_What is being asked_.
The word "board" marks the lines you need; copy each of them from the data.

Stored records:
*** Begin section ***

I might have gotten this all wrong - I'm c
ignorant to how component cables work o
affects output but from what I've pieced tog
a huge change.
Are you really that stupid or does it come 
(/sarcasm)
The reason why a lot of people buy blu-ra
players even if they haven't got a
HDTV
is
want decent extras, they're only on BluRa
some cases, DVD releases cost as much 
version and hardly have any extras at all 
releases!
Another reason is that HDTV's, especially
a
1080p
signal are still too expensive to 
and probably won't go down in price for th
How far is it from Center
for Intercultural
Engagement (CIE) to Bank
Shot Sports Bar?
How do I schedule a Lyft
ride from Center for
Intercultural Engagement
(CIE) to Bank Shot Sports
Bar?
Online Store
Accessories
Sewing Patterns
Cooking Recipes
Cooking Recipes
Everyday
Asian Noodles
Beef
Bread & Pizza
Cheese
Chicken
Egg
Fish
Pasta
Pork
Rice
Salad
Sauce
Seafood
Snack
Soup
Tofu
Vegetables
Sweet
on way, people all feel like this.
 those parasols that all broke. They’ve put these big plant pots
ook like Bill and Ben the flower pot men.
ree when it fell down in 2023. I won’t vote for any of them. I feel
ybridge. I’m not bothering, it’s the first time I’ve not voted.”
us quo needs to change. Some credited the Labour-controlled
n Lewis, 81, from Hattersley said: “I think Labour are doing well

*** End section ***
*** Begin section ***

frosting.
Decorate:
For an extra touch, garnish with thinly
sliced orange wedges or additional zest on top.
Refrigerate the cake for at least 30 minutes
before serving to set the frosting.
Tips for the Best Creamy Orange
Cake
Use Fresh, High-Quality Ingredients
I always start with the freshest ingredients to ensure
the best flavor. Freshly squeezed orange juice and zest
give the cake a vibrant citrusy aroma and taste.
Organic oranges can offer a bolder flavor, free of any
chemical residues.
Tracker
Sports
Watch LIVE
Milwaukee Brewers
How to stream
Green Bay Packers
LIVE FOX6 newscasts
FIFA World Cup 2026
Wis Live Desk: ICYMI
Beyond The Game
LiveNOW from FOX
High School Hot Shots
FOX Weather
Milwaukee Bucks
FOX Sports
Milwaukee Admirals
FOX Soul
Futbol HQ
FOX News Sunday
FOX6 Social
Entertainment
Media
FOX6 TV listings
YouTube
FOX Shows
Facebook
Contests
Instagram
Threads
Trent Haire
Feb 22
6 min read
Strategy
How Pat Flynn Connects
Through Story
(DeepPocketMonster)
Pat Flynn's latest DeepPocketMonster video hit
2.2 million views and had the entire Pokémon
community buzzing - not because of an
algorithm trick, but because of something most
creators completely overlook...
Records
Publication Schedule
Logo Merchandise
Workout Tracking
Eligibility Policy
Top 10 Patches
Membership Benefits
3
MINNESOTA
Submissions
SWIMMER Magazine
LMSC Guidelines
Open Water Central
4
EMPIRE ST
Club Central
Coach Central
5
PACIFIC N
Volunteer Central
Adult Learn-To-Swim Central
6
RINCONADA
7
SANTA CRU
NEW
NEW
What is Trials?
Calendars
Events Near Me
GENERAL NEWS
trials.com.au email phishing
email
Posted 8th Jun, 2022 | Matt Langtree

*** End section ***
*** Begin section ***

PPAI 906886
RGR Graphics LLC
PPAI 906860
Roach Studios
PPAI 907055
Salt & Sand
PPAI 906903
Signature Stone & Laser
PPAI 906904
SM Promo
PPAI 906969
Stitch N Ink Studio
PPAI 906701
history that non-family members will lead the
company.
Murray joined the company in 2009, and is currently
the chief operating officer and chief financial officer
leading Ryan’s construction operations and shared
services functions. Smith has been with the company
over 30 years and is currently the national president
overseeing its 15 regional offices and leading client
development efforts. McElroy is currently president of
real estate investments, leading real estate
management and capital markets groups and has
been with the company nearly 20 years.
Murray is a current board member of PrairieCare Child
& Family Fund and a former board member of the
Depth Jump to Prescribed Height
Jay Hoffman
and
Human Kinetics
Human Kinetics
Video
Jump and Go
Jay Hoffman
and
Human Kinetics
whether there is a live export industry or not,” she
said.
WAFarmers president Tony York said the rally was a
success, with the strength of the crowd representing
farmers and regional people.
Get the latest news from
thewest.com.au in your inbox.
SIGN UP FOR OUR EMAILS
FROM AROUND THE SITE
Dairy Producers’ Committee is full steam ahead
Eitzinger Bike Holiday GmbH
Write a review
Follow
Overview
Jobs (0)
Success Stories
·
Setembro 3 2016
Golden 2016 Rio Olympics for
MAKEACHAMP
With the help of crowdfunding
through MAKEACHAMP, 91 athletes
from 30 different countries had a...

*** End section ***

_Exercise solution_.
Murray is a current board member of PrairieCare Child
& Family Fund and a former board member of the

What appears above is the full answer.